For Devi, her cow and her family were her entire world. She had simple dreams: see her children grow up and earn a living so she could stop working one day.
Far removed from the world of politics and power, her daughter’s death hurtled her into what was an alien world for a village woman. Yet, it also revealed a strength she did not know she possessed — a quiet resilience.
“There is a fire within me and my husband to secure justice for our daughter. It is what has kept us alive; without it, we would have died long ago,” said Devi, as she held the hand of her visibly frail husband.
Their lives have not moved forward. They have not married off their elder son, even though they had wanted to. Every day, the conversation revolves around Ankita. Devi often stops mid-sentence, overcome by emotion, and feels dizzy.
She has been living with a stone in her stomach for three years but has not sought treatment. Her husband is sick almost every day. Their living conditions are so poor that after returning from a meeting with the chief minister, Virender was attacked by a bear on the way home.

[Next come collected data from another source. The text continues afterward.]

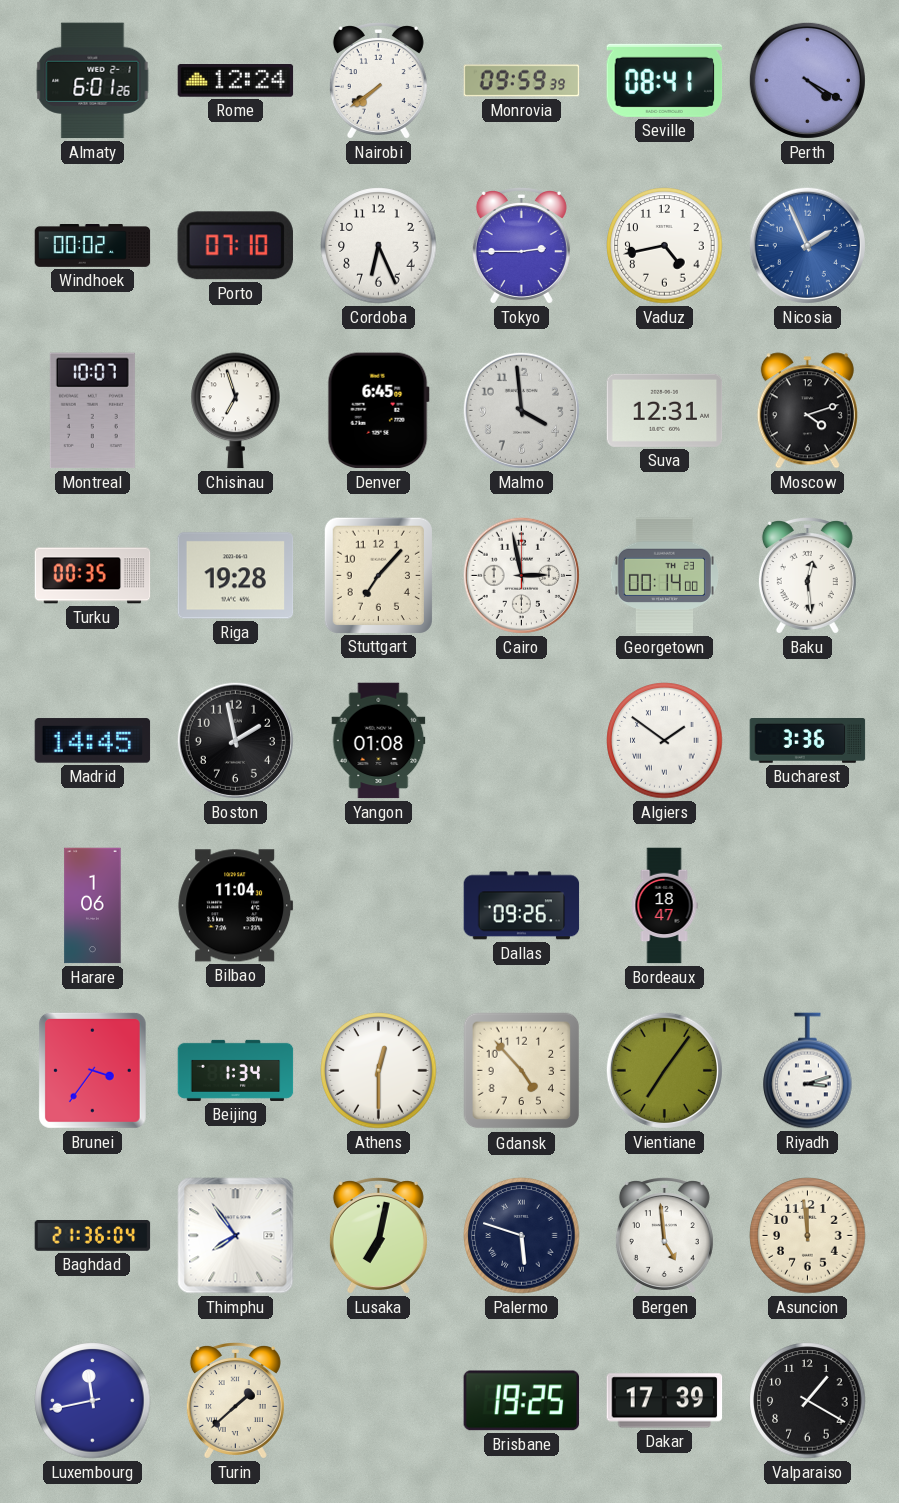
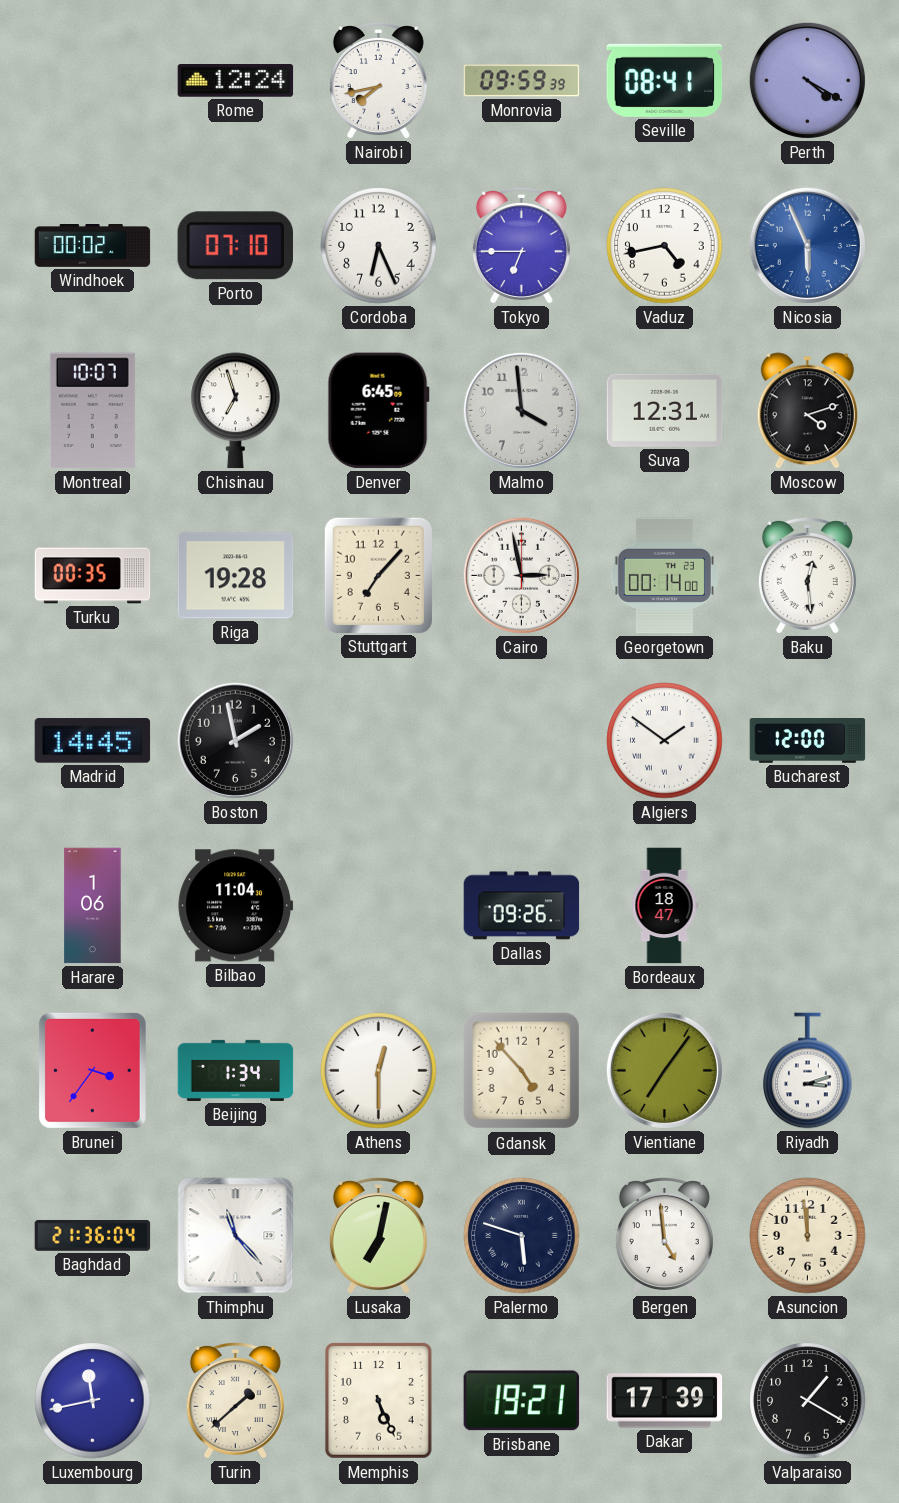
Almaty: 6:01 -> none
Nairobi: 7:39 -> 7:43
Tokyo: 2:45 -> 6:45
Nicosia: 1:56 -> 5:56
Yangon: 01:08 -> none
Bucharest: 3:36 -> 12:00
Thimphu: 7:54 -> 11:23
Memphis: none -> 5:26
Brisbane: 19:25 -> 19:21
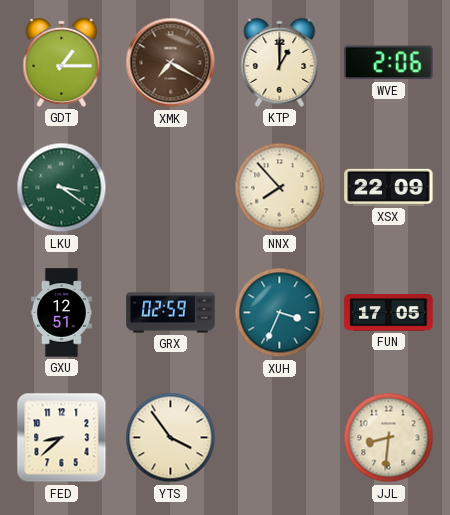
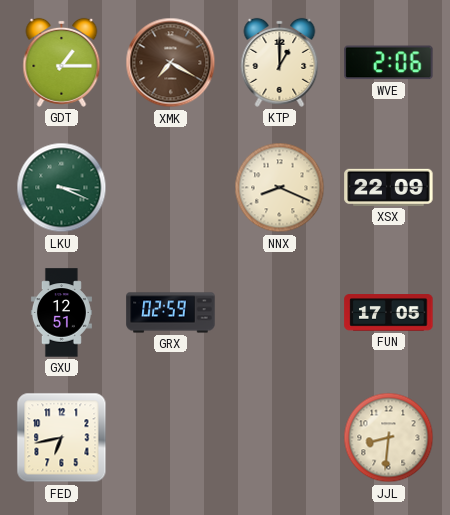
LKU: 3:21 -> 3:19
NNX: 7:53 -> 8:19
XUH: 3:34 -> none
FED: 8:38 -> 6:43
YTS: 3:54 -> none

“Our daughter’s death has upended our lives. We don’t know how to feel normal again,” said Virender.
The final message
Ankita’s last message to a friend still haunts her father: “I am poor, but I will not sell myself for Rs 10,000.” She had written the message in defiance to the demand for “extra services” from a “VIP”.
Since then the word VIP has come to symbolise not just Ankita’s own ordeal but also the outrage gripping Uttarakhand.
Protests with slogans “Don’t shield the VIP” have erupted across the state.
For Bhawana Pandey, an activist in Dehradun who was also at the forefront of statehood, the agitation has grown beyond Ankita. It is now a fight to protect all girls from the hills who are coerced into “providing extra services” for money.
“These girls are poor. They come from the hills to earn a living and support their family. But these VIPs (rich-powerful people) exploit their vulnerability for their own benefits,” said Pandey.
Headlines have followed: “Kya hai Ankita Hathyakand ki VIP theory” and “Who’s that VIP?”
Ankita was a bright student, Devi says. She scored 88 per cent in her Class 12 examinations. Her education was supported by her father’s farm income and the money the family earned from selling cow’s milk.
“She was very intelligent and dreamed of doing something big — of one day owning her own house in the plains,” Devi said.
Ankita’s father, Virender, often stares at the wall, lost in thought. And sometimes, he breaks the silence to murmur.
“My daughter said there was some VIP involved. I will not find peace until that VIP is identified.”